Mevrouw Z komt de hoek om lopen en schuift ook gezellig aan. Meneer X zijn gezicht licht op als ik zeg dat ik nog weet dat hij uit Loo-Bathmen komt, waar ik nu woon. Zijn ogen stralen en vraagt mij hoe ik dat dan toch weet. Als ik zeg dat ik dit onthouden heb, zie ik een grote glimlach op zijn gezicht.

Ik pak de rainstick erbij, laat hem zien, leg uit wat het is, wat het doet en doe het voor. Ter uitnodiging zet ik hem daarna midden op tafel, met het idee dat iemand hem zal pakken. Maar nee, mevrouw Y zegt bijna verontwaardigd: “Wat moeten we hier nu mee?!” Mevrouw Z hoeft er ook niks mee.

Intern lach ik, ook om mijn eigen gevoel van ongemak. Muziekinstrumenten en ik zijn nogal een uitdaging hier. Gelukkig redt meneer X mij. Hij pakt de rainstick en laat fikse regenbuien horen. Als hij hem weer terug zet op tafel, speel ik er wat mee in mijn handen en rol hem over tafel naar mevrouw Y. Met veel moeite weet ze hem zo nu en dan een stukje terug te rollen. De motoriek lijkt niet precies meer te doen wat ze in gedachten heeft. En zo rollen we de stick een aantal keer half over tafel. Totdat mevrouw Y zegt: “Ha, we lijken wel kinderen zo!” Met z’n vieren lachen we erom.
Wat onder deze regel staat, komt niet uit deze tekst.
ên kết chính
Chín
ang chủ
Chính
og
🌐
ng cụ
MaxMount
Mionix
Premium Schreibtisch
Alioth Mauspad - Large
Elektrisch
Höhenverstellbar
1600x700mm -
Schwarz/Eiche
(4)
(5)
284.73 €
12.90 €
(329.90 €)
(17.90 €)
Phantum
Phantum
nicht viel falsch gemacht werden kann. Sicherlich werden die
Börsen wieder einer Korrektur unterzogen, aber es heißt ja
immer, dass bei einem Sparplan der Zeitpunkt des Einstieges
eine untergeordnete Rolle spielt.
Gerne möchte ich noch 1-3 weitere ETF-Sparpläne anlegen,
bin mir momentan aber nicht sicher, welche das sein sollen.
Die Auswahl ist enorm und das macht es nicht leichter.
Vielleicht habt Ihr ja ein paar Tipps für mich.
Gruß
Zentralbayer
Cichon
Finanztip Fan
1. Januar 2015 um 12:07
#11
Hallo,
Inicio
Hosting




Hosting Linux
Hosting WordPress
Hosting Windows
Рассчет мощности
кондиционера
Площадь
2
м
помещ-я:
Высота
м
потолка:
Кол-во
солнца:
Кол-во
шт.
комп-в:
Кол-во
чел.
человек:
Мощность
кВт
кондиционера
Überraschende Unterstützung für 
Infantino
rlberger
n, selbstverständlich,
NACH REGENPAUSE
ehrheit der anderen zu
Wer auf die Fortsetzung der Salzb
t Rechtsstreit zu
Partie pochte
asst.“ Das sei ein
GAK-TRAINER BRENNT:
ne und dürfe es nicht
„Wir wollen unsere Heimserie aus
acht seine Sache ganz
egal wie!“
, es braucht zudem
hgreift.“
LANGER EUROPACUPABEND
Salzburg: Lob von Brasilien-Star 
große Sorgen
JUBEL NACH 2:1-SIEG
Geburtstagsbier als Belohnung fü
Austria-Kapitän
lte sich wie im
Nadat we klaar zijn met de rainstick en we een paar korte gesprekken hebben gevoerd, merk ik dat mijn teksten op zijn. Mijn tafelgenoten kijken naar mij, ik kijk naar hen. Niks mis mee natuurlijk. Toch wil ik iets meer te bieden hebben. Ik loop naar de kast en haar er een spel uit dat ik nog niet eerder heb gezien. Een spel met allerlei kleine potjes. In elk potje zit een geur. Een geur van vroeger, die herinneringen ophaalt. Boenwas, brood, gekookte melk, houtvuur, zeep, leer, tabak, potloodslijpsel, etc. De potjes gaan van hand tot hand. De bewoners vinden het moeilijk om de geuren te herkennen. Maar gelukkig staat de oplossing onderop het potje.

We praten wat over en weer en zijn echt met z’n vieren met hetzelfde spel bezig. We genieten er van. Meneer A komt er ook bij zitten. In tegenstelling tot de anderen geeft hij bij elk potje aan dat hij het herkent. Het is allemaal prima, het spel zorgt voor een fijn samenzijn, leuke aanknopingspunten voor het ophalen van herinneringen.
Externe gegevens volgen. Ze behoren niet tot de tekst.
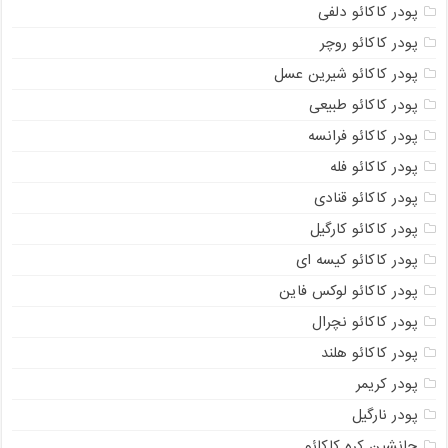
پودر کاکائو دلفی
پودر کاکائو روچر
پودر کاکائو شیرین عسل
پودر کاکائو طبیعی
پودر کاکائو فرانسه
پودر کاکائو فله
پودر کاکائو قنادی
پودر کاکائو کارگیل
پودر کاکائو کیسه ای
پودر کاکائو لوکس فاین
پودر کاکائو نچرال
پودر کاکائو هلند
پودر کریمر
پودر نارگیل
جانشین کره کاکائو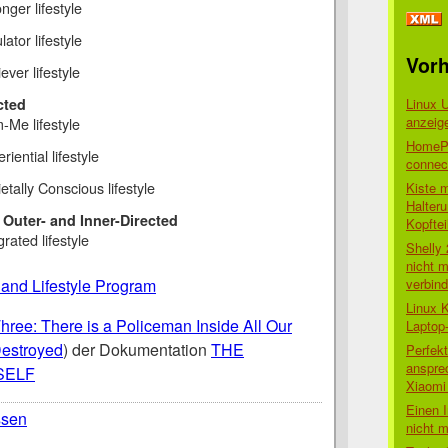
nger lifestyle
ator lifestyle
Vorh
ever lifestyle
Linux 
cted
anzeig
-Me lifestyle
HomePo
riential lifestyle
connect
etally Conscious lifestyle
Kiste 
Halter
Outer- and Inner-Directed
Kopftei
grated lifestyle
Shelly
nicht m
verbin
 and Lifestyle Program
Linux 
hree: There is a Policeman Inside All Our
Laptop
estroyed
) der Dokumentation
THE
Perfek
anspre
SELF
Xiaomi 
Einen I
ssen
nicht 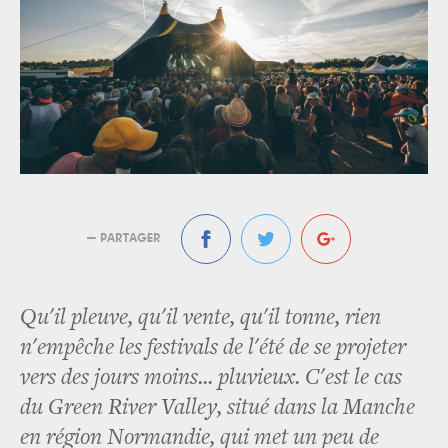
— PARTAGER
Qu'il pleuve, qu'il vente, qu'il tonne, rien
n'empêche les festivals de l'été de se projeter
vers des jours moins... pluvieux. C'est le cas
du Green River Valley, situé dans la Manche
en région Normandie, qui met un peu de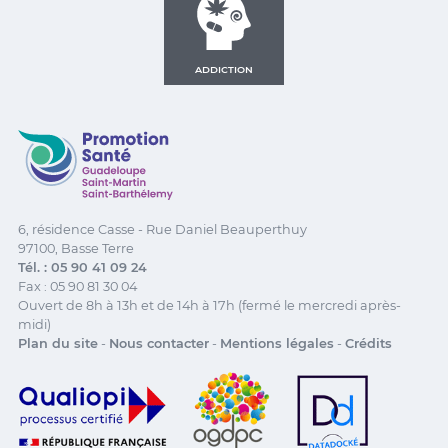
ADDICTION
Promotion Santé Guadeloupe, Saint-Martin, Saint Ba
6, résidence Casse - Rue Daniel Beauperthuy
97100, Basse Terre
Tél. : 05 90 41 09 24
Fax : 05 90 81 30 04
Ouvert de 8h à 13h et de 14h à 17h (fermé le mercredi après-
midi)
Plan du site
-
Nous contacter
-
Mentions légales
-
Crédits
Als we vervolgens een glas appelsap krijgen, zie ik het gebeuren. Mevrouw Y pakt dit glas, ruikt er aan, net als ze bij de potjes heeft gedaan. Ze geeft wederom aan dat ze het niet herkent en duwt het glas mijn kant op, zodat ik het weer kan opruimen. Ik leg haar uit dat dit appelsap is, dat ze dit net van de zuster heeft gekregen, dat ze dit mag opdrinken.

Ik lijk maar niet tot mevrouw Y door te dringen. Ze blijft het glas pakken, blijft er aan ruiken en blijft zeggen dat ze het niet weet, om het vervolgens weer aan mij geven. En zo gaat het een poosje door. Net als bij de geurpotjes.
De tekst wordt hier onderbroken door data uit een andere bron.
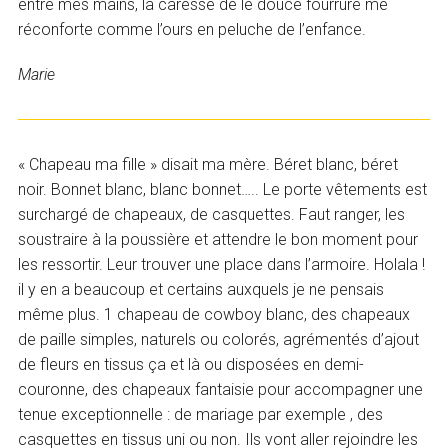
entre mes mains, la caresse de le douce fourrure me
réconforte comme l’ours en peluche de l’enfance.
Marie
« Chapeau ma fille » disait ma mère. Béret blanc, béret
noir. Bonnet blanc, blanc bonnet….. Le porte vêtements est
surchargé de chapeaux, de casquettes. Faut ranger, les
soustraire à la poussière et attendre le bon moment pour
les ressortir. Leur trouver une place dans l’armoire. Holala !
il y en a beaucoup et certains auxquels je ne pensais
même plus. 1 chapeau de cowboy blanc, des chapeaux
de paille simples, naturels ou colorés, agrémentés d’ajout
de fleurs en tissus ça et là ou disposées en demi-
couronne, des chapeaux fantaisie pour accompagner une
tenue exceptionnelle : de mariage par exemple , des
casquettes en tissus uni ou non. Ils vont aller rejoindre les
Het is alsof er een verbinding niet goed gelegd wordt. In alle liefde en met alle respect hoop ik dan ook dat het voor mevrouw Y minder vermoeiend is dan voor mij. Ik hoop dat ze straks met een rustig hoofd kan gaan slapen en dat de appelsap haar gesmaakt heeft. De volgende keer als ik appelsap drink, zal ik er ook even aan ruiken en met een glimlach aan deze mooie avond terugdenken.

 

Nathalie Steffens,

(ik doe vrijwilligerswerk bij ’t Dijkhuis, op de plek waar mensen met dementie wonen.)